A structcan be allocated automatically, but you are using a pointer to structwhich will not allocate space for the destination struct. So that's the reason you get segfault.

Astruct可以自动分配，但您使用的指针struct不会为目标分配空间struct。所以这就是你得到段错误的原因。

The reason your initialization is incorrect is that you are initializing structmembers, not the structitself. Also you are doing this in a wrong way.

您的初始化不正确的原因是您正在初始化structmembers，而不是它struct本身。此外，您以错误的方式执行此操作。

There are 2 ways for initializing a struct:

有两种初始化 a 的方法struct：

1. Using stack allocated struct:

   struct example {
     int foo;
   };
   int main() {
     struct example e;
     e.foo=1;
   }
   

2. Using heap allocated structwith help of malloc():

   struct example {
     int foo;
   };
   int main() {
     struct example *e=malloc(sizeof(struct example));
     e->foo=1;
   }
   

1. 使用堆栈分配struct：

   struct example {
     int foo;
   };
   int main() {
     struct example e;
     e.foo=1;
   }
   

2. 使用struct在以下帮助下分配的堆malloc()：

   struct example {
     int foo;
   };
   int main() {
     struct example *e=malloc(sizeof(struct example));
     e->foo=1;
   }
   

Please note that when you are assigning value to a member of a structfrom its pointer (heap allocated struct) you have to use '->' but for the normal struct (the stack allocated one) you have to use '.' .

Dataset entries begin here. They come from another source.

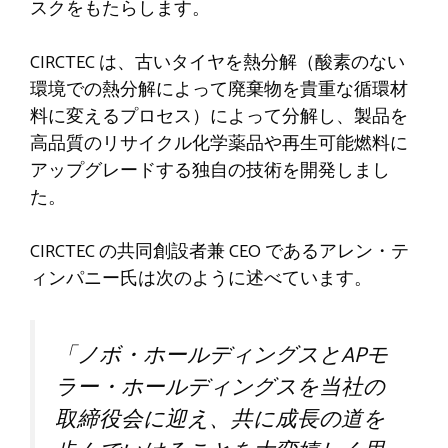
スクをもたらします。
CIRCTEC は、古いタイヤを熱分解（酸素のない
環境での熱分解によって廃棄物を貴重な循環材
料に変えるプロセス）によって分解し、製品を
高品質のリサイクル化学薬品や再生可能燃料に
アップグレードする独自の技術を開発しまし
た。
CIRCTEC の共同創設者兼 CEO であるアレン・テ
ィンパニー氏は次のように述べています。
「ノボ・ホールディングスとAPモ
ラー・ホールディングスを当社の
取締役会に迎え、共に成長の道を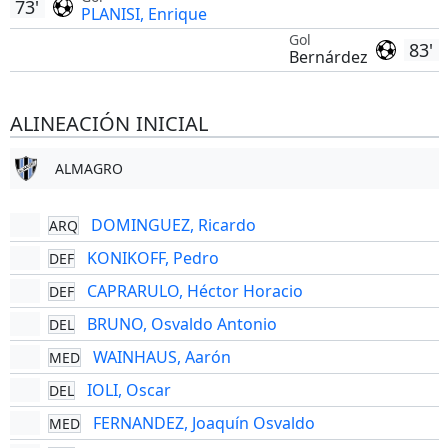
73'
PLANISI, Enrique
Gol
83'
Bernárdez
ALINEACIÓN INICIAL
ALMAGRO
DOMINGUEZ, Ricardo
ARQ
KONIKOFF, Pedro
DEF
CAPRARULO, Héctor Horacio
DEF
BRUNO, Osvaldo Antonio
DEL
WAINHAUS, Aarón
MED
IOLI, Oscar
DEL
FERNANDEZ, Joaquín Osvaldo
MED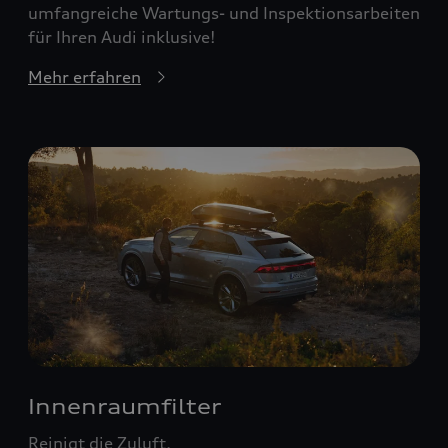
umfangreiche Wartungs- und Inspektionsarbeiten
für Ihren Audi inklusive!
Mehr erfahren
Innenraumfilter
Reinigt die Zuluft.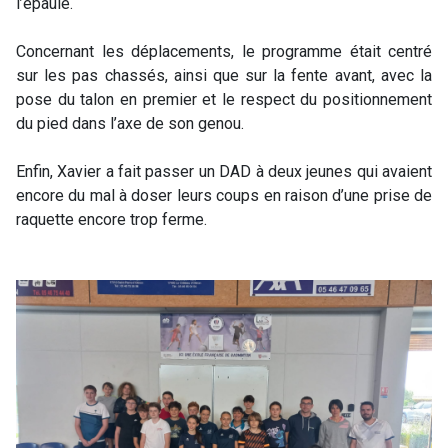
l’épaule.
Concernant les déplacements, le programme était centré
sur les pas chassés, ainsi que sur la fente avant, avec la
pose du talon en premier et le respect du positionnement
du pied dans l’axe de son genou.
Enfin, Xavier a fait passer un DAD à deux jeunes qui avaient
encore du mal à doser leurs coups en raison d’une prise de
raquette encore trop ferme.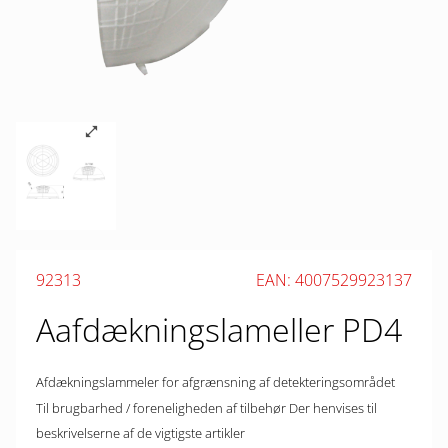
92313
EAN: 4007529923137
Aafdækningslameller PD4
Afdækningslammeler for afgrænsning af detekteringsområdet
Til brugbarhed / foreneligheden af ​​tilbehør Der henvises til
beskrivelserne af de vigtigste artikler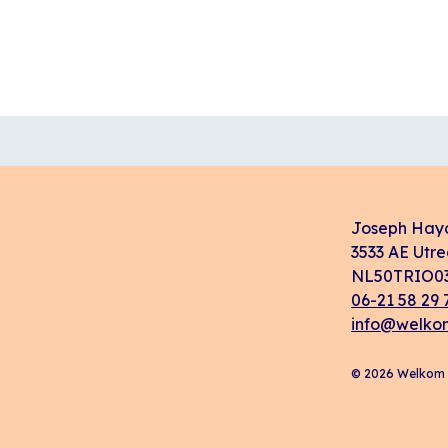
Joseph Hay
3533 AE Utre
NL50TRIO03
06-21 58 29 
info@welkom
© 2026 Welkom i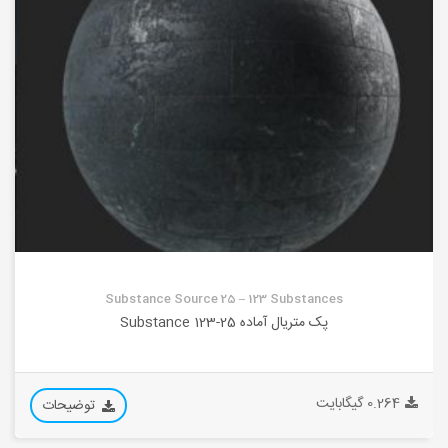
Substance Source 25 – 123 Substances
پک متریال آماده 25-123 Substance
0.264 گیگابایت
توضیحات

请注意，当您struct从a的指针（分配的堆struct）为 a 的成员赋值时，您必须使用 ' ->' 但对于普通结构（分配的堆栈），您必须使用 ' .' 。

A pointer isn't a struct. It's a number that tells C where the struct is located in memory. Any varible with type NodePtris essentially a number.

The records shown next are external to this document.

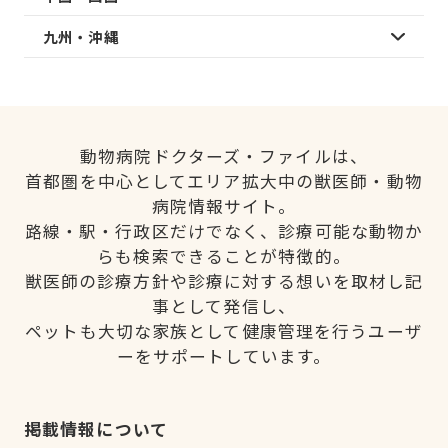
九州・沖縄
動物病院ドクターズ・ファイルは、
首都圏を中心としてエリア拡大中の獣医師・動物
病院情報サイト。
路線・駅・行政区だけでなく、診療可能な動物か
らも検索できることが特徴的。
獣医師の診療方針や診療に対する想いを取材し記
事として発信し、
ペットも大切な家族として健康管理を行うユーザ
ーをサポートしています。
掲載情報について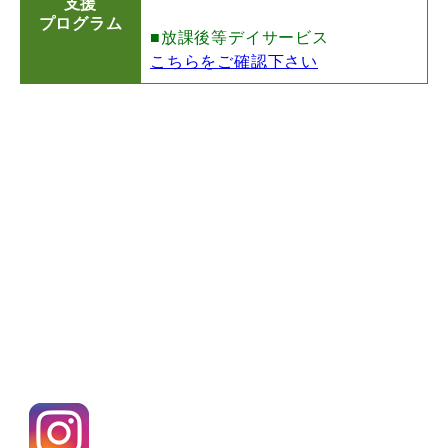
支援
プログラム
■放課後等デイサービス
こちらをご確認下さい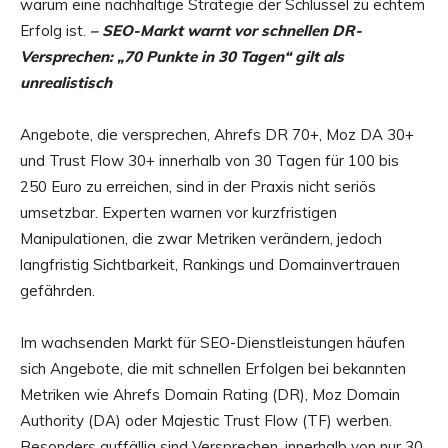
warum eine nachhaltige Strategie der Schlüssel zu echtem
Erfolg ist.
– SEO-Markt warnt vor schnellen DR-
Versprechen: „70 Punkte in 30 Tagen“ gilt als
unrealistisch
Angebote, die versprechen, Ahrefs DR 70+, Moz DA 30+
und Trust Flow 30+ innerhalb von 30 Tagen für 100 bis
250 Euro zu erreichen, sind in der Praxis nicht seriös
umsetzbar. Experten warnen vor kurzfristigen
Manipulationen, die zwar Metriken verändern, jedoch
langfristig Sichtbarkeit, Rankings und Domainvertrauen
gefährden.
Im wachsenden Markt für SEO-Dienstleistungen häufen
sich Angebote, die mit schnellen Erfolgen bei bekannten
Metriken wie Ahrefs Domain Rating (DR), Moz Domain
Authority (DA) oder Majestic Trust Flow (TF) werben.
Besonders auffällig sind Versprechen, innerhalb von nur 30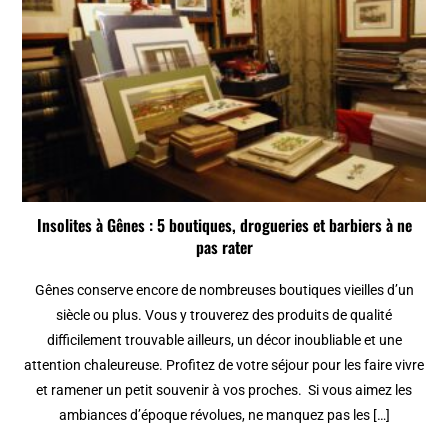
Insolites à Gênes : 5 boutiques, drogueries et barbiers à ne
pas rater
Gênes conserve encore de nombreuses boutiques vieilles d’un
siècle ou plus. Vous y trouverez des produits de qualité
difficilement trouvable ailleurs, un décor inoubliable et une
attention chaleureuse. Profitez de votre séjour pour les faire vivre
et ramener un petit souvenir à vos proches. Si vous aimez les
ambiances d’époque révolues, ne manquez pas les […]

指针不是结构。它是一个数字，告诉 C 结构体在内存中的位置。任何具有类型的变量NodePtr本质上都是一个数字。

How does it make sense, then, to set a variable of type NodePtrto a struct? A struct isn't a number!

那么，将类型变量设置NodePtr为结构体有什么意义呢？结构体不是数字！

When you declare it with NodePtr node, it might be set to some undefined value like 0. You can't access that memory, which leads to a segfault. Instead, you locate some memory to use with malloc()and make that variable point there where its fields can be used.

当您使用 声明它时NodePtr node，它可能会被设置为某个未定义的值，例如 0。您无法访问该内存，这会导致段错误。相反，您可以找到一些要使用的内存malloc()，并使该变量指向可以使用其字段的地方。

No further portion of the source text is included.